CS61C Fall 2013 HW5

TA: Jeffrey Dong & Ajay Tripathi

Due Sunday, Oct 27, 2013 @ 23:59:59

Goals

This assignment is designed to give you some practice with caches and parallelism, especially SIMD.

Obtaining the Assignment

To copy the hw5 files into your homework directory, go to your hw directory (type git init if it's not already in a git repository) and then type:

$ git pull ~cs61c/hw/05 master

Place your answers in hw5.txt and rotate_vectorized.c. If you are having issues with this, please consult Lab 1: Git and Additional Git Notes.

Problem 1

The following C program is run with no optimizations on a processor with a 512B direct-mapped cache with block size 64B (assume 4B words):

int i,j,c,stride,array[256];
...
for(i=0; i<10000; i++)
for (j=0; j<256; j+=stride)
c += i%(array[j]);

What are possible miss rates (there may be multiple) if:

  1. stride = 128?
  2. stride = 127?

For each miss rate, explain in 1-2 sentences how that would occur. Hint: array[0] may not be aligned on a block boundary.

Problem 2

You might remember your rotate function from hw2. Well, now we're going to vectorize (SIMD-ize) it! Please change the rotate_vectorized function in rotate_vectorized.c so that it uses SSE Intrinsics (and runs much faster). If you compile and run it, you'll see tests for your rotate_vectorized function. If you need help with SSE Intinsics, see lab 8.

Problem 3

The latter 60% of a program supports operations on multiple cores.
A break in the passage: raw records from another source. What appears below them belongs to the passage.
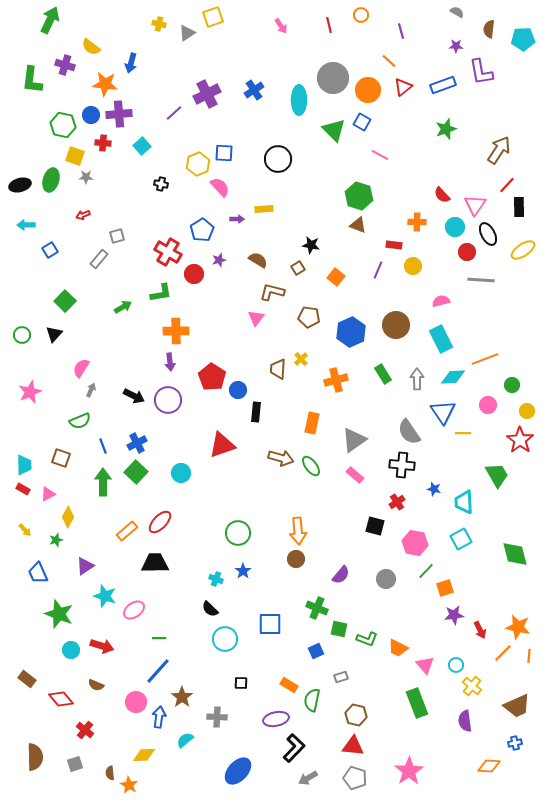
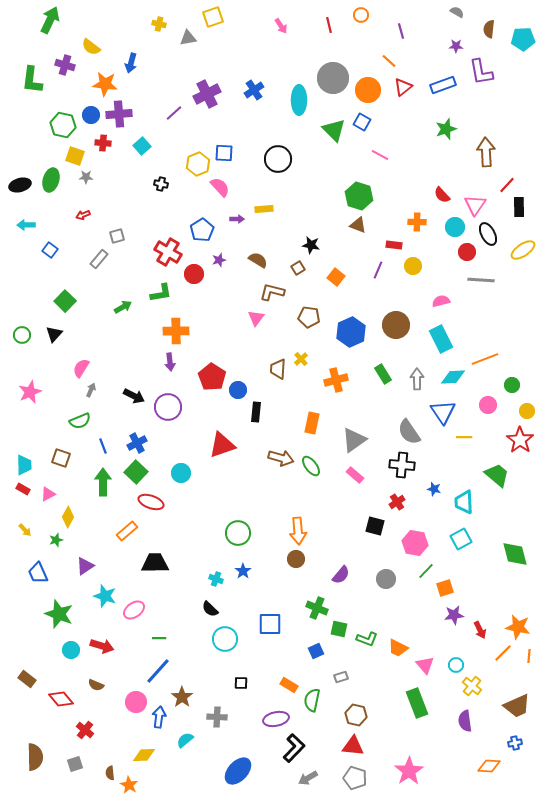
gray triangle at (187, 33): moved 1 px right, 5 px down; rotated 24 degrees clockwise
brown arrow at (499, 150): moved 13 px left, 2 px down; rotated 36 degrees counterclockwise
blue square at (50, 250): rotated 21 degrees counterclockwise
purple circle at (168, 400): moved 7 px down
yellow line at (463, 433): moved 1 px right, 4 px down
green trapezoid at (497, 475): rotated 20 degrees counterclockwise
red ellipse at (160, 522): moved 9 px left, 20 px up; rotated 65 degrees clockwise
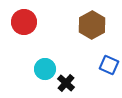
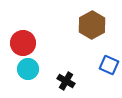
red circle: moved 1 px left, 21 px down
cyan circle: moved 17 px left
black cross: moved 2 px up; rotated 12 degrees counterclockwise
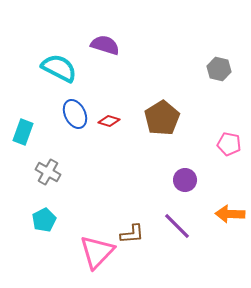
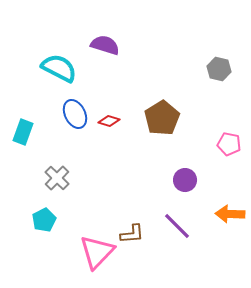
gray cross: moved 9 px right, 6 px down; rotated 15 degrees clockwise
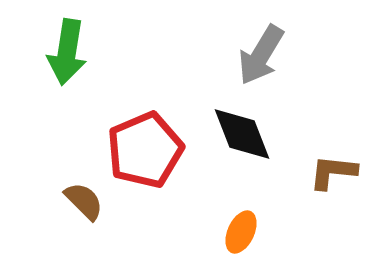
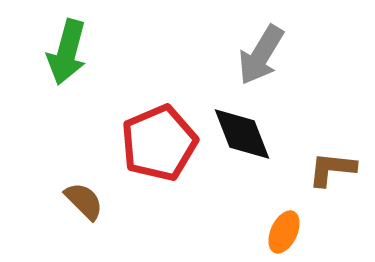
green arrow: rotated 6 degrees clockwise
red pentagon: moved 14 px right, 7 px up
brown L-shape: moved 1 px left, 3 px up
orange ellipse: moved 43 px right
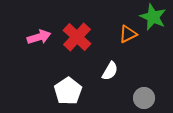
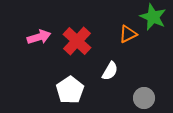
red cross: moved 4 px down
white pentagon: moved 2 px right, 1 px up
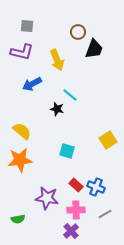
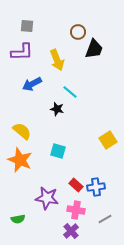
purple L-shape: rotated 15 degrees counterclockwise
cyan line: moved 3 px up
cyan square: moved 9 px left
orange star: rotated 30 degrees clockwise
blue cross: rotated 30 degrees counterclockwise
pink cross: rotated 12 degrees clockwise
gray line: moved 5 px down
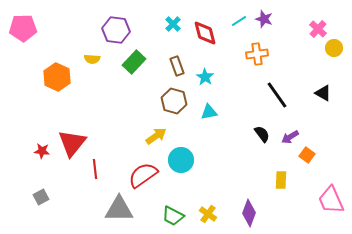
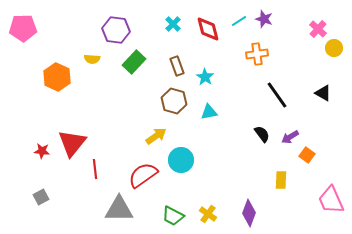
red diamond: moved 3 px right, 4 px up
You noted the time the entire program took to complete with one core.

Part 1) In the ideal case, what is the overall speedup you'd expect, running the latter portion with:

  1. four cores rather than one?
  2. twelve cores rather than one?
  3. as many as you want?

Part 2) Why might the actual speedups be less than the ideal ones you calculated?